15 октября (вроде бы), Осер
Мы ненадолго остановились на почтовой станции в Осере. Из-за поломки тележной оси нам потребовалась комната. Узнавая о возвращении Бонапарта, люди повсеместно принимались ликовать. По всей дороге до Парижа в его честь строились триумфальные арки. Взрослые и дети часами стояли вдоль дороги в надежде увидеть его проезд. Прошлой ночью огни факелов складывались в волшебную картину.
— Дорога на небеса… — сказала пораженная зрелищем Гортензия.
Происходящее было сродни безумию. Где бы мы ни останавливались, нас окружала толпа, люди кричали:
— Это правда? Спаситель едет?
Сначала мне послышалось, что они называют Бонапарта «строителем».
— Простите, я не поняла… — повернулась я к стоявшему рядом сапожнику.
— Спаситель! — воскликнул тот. — Наш спаситель.
16 октября, Шалон-на-Соне, рассвет
Мы разминулись! Из Лиона Бонапарт выехал по дороге Бурбонов — на запад через Невер; за ним следовали и братья.
— Ах, они доберутся туда первыми! — вскричала Гортензия, словно мы играли в догонялки.
— Обратно в Париж! — велела я кучеру. — И поскорее.

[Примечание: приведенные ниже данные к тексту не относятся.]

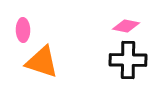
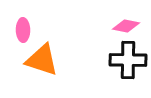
orange triangle: moved 2 px up
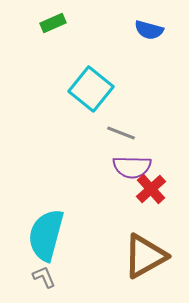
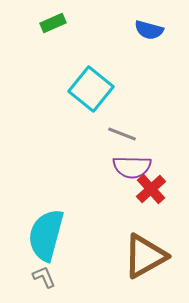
gray line: moved 1 px right, 1 px down
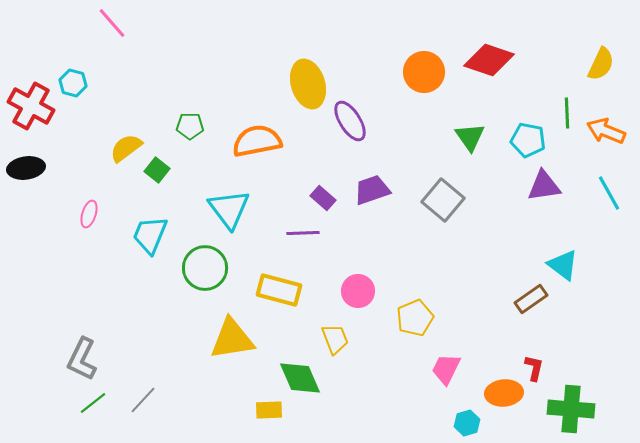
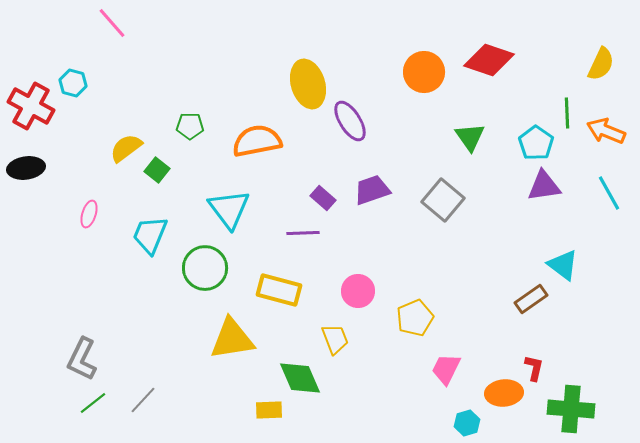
cyan pentagon at (528, 140): moved 8 px right, 3 px down; rotated 24 degrees clockwise
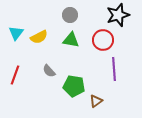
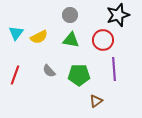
green pentagon: moved 5 px right, 11 px up; rotated 10 degrees counterclockwise
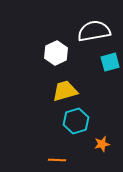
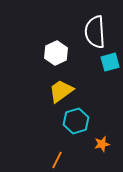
white semicircle: moved 1 px right, 1 px down; rotated 84 degrees counterclockwise
yellow trapezoid: moved 4 px left; rotated 20 degrees counterclockwise
orange line: rotated 66 degrees counterclockwise
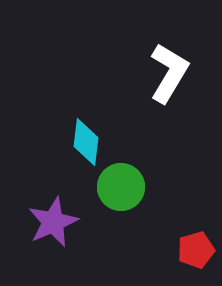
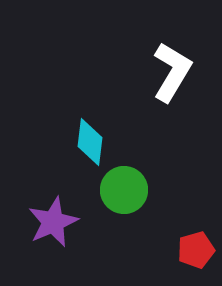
white L-shape: moved 3 px right, 1 px up
cyan diamond: moved 4 px right
green circle: moved 3 px right, 3 px down
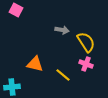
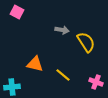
pink square: moved 1 px right, 2 px down
pink cross: moved 10 px right, 18 px down
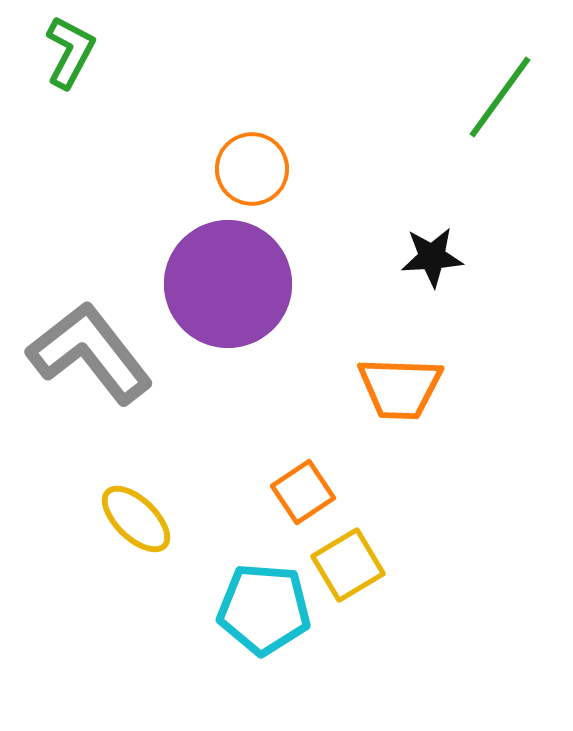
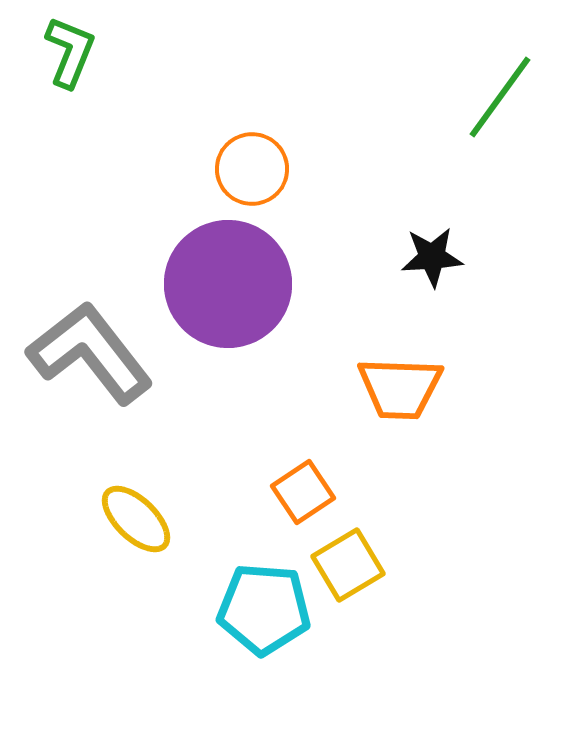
green L-shape: rotated 6 degrees counterclockwise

19 октября, около полудня, Париж
Было уже за полночь, когда наша карета подъехала к воротам моего имения. От лошадей шел пар. В домике привратника горел свет, освещая спящих нищих. Кучер спрыгнул на землю и застучал в дверь:
— Чандлер, проснись, открывай ворота!
Я подтолкнула локтем Гортензию. Мы были вымотаны пятью днями пути, на протяжении которых ели и спали в карете. От тряски по ухабам у меня воспалились спина и бедро. Предыдущую ночь я вообще не могла спать. Мной овладело сонное оцепенение, в коже странно покалывало.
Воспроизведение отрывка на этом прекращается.